“She laughs when there’s anything to laugh at,” said Kellock drily.

“The art is to find something to laugh at in everything,” explained Philander Knox. “And married people ought to practice that for their own salvation more than any.”

“How is it you ain’t married?” asked Robert Life. He was a man of few words and his wife worked in the glazing house with Medora.

“For the very good reason that my wife’s dead,” replied Mr. Knox. She’s left me for a better place and better company—a very excellent wife according to her lights, and I missed her.”

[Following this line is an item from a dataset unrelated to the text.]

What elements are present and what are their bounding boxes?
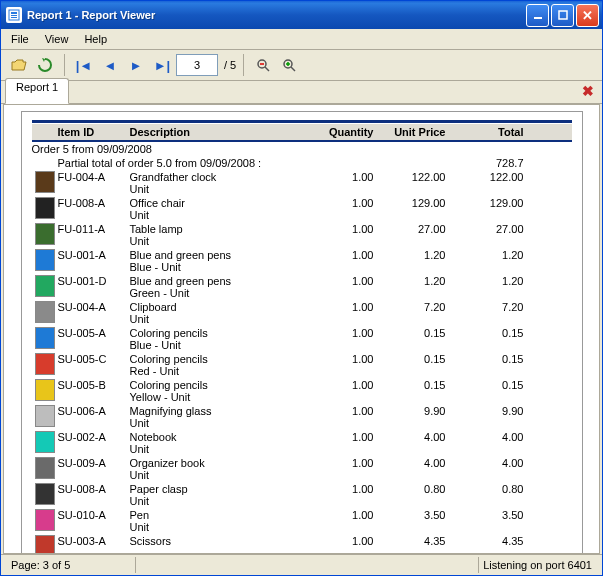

“I dare say you’ll find another here,” suggested a man who had come along a minute before. It was Henry Barefoot, Alice’s brother, the boilerman—an old sailor, who had drifted into the Mill when his service days were done.

“If I do, Henry, it won’t be your sister, so don’t throw out no hopes,” answered Knox.

Henry laughed.

“No man ever offered for her and no man ever will,” he declared. “Her pride is to do man’s work and she never will do woman’s—not if all the men in Devon went on their knees to her.”

“I’ve known others the same,” declared Philander. “They’re neuter bees, to say it kindly, and they hum so terrible sorrowful over their toil that the male give ’em a wide berth. Duty’s their watchword; and they do it in a way to make us common people hate the word.”

“That’s Alice. You know the sort seemingly,” said Henry.